Local historian says protecting Cork's historical heritage is a must

DERELICT buildings and ill-kempt facades are an unfortunate feature of the Cork City visual experience.

Historian Kieran McCarthy says property owners and Cork City Council must do more to tackle unsightly facades and massive decay in many historic areas. Picture: Denis Scannell
Kieran McCarthy

But there is also much to be proud of in a city dotted with church steeples and home to interesting buildings from the medieval to the commercial. As part of Cork Heritage Open Day tomorrow, a public conversation entitled Crumbling Cork takes place at Civic Trust House.

Local historian, Cllr Kieran McCarthy, will chair the discussion.

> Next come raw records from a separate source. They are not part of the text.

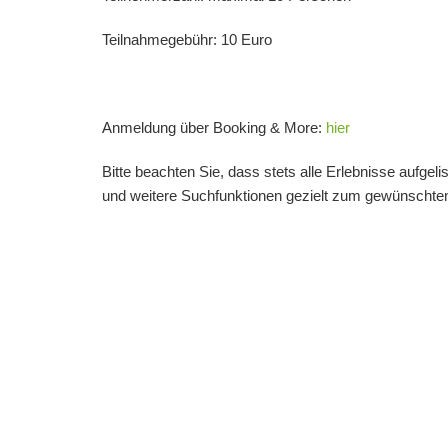
Teilnahmegebühr:
10 Euro
Anmeldung über Booking & More:
hier
Bitte beachten Sie, dass stets alle Erlebnisse aufgel
und weitere Suchfunktionen gezielt zum gewünschten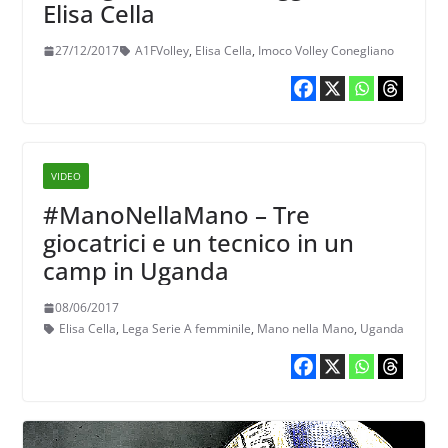
Elisa Cella
27/12/2017
A1FVolley
,
Elisa Cella
,
Imoco Volley Conegliano
VIDEO
#ManoNellaMano – Tre
giocatrici e un tecnico in un
camp in Uganda
08/06/2017
Elisa Cella
,
Lega Serie A femminile
,
Mano nella Mano
,
Uganda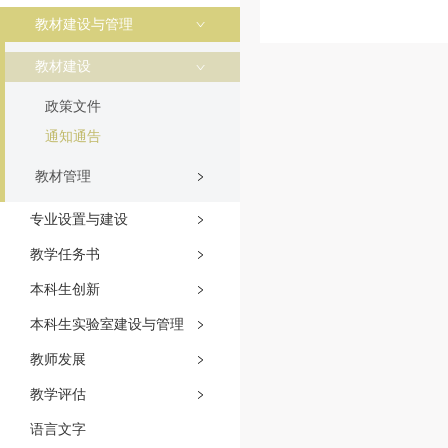
教材建设与管理
教材建设
政策文件
通知通告
教材管理
专业设置与建设
教学任务书
本科生创新
本科生实验室建设与管理
教师发展
教学评估
语言文字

The panellists are John Hegarty, conservation architect, Kevin Connolly and Kevin Hurley of An Taisce, and Anthony Wade from the newly-established Cork Decorative & Fine Arts Society (Cork DFAS).

Before attending the discussion at 4.30pm, Cllr McCarthy is encouraging the public to visit some of the 40 buildings that are opening their doors for free for one day only. Organised by Cork City Council with the support of the Heritage Council, this is the ninth year of Cork Heritage Open Day and is an opportunity to see buildings not normally accessible to the public. These buildings include the Masonic Lodge on Tuckey Street and Skiddy’s Alms House in Shandon.

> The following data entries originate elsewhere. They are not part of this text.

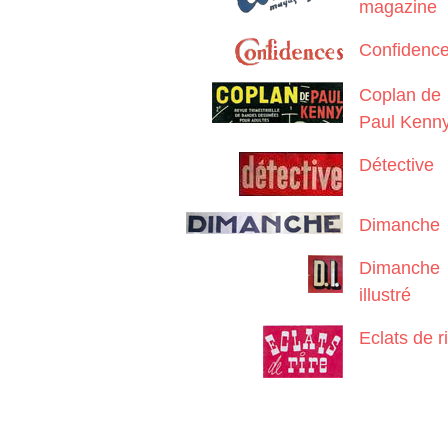
magazine
Confidenc
Coplan de
Paul Kenn
Détective
Dimanche
Dimanche
illustré
Eclats de r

Cllr McCarthy says there are “so many lovely 18th and 19th century buildings in the city that we take for granted. Cork is lucky that we don’t have rows of the same types of buildings, unlike Limerick and Dublin. In Cork, part of the character of the city is the fact that there are limestone and sandstone buildings of different sizes, shapes and colour next to each other. Cork Heritage Open Day is all about appreciating the city’s rich and colourful heritage”.

The public conversation, however, is about a lot more than making soothing noises about the beautiful city by the Lee. “We need to see if there are examples out there that we can harness and use to move forward. I would say that the best example of an old building being given a modern slant is the Lifetime Lab on the Lee Rd. This building used to house the old waterworks. It has been given an educational focus as it is now a science lab for children and their families.”

Other examples of iconic buildings being renewed are Blackrock Castle Observatory and Christchurch at Triskel, one of the city’s most attractive venues.

“Owned by City Council and run by CIT, Blackrock Castle Observatory is very project- oriented. It is linked up with astronomy labs in the Bay area of San Francisco as part of the twinning relationship between the two cities. Links have been made between schools here and schools in San Francisco. It’s very practical.”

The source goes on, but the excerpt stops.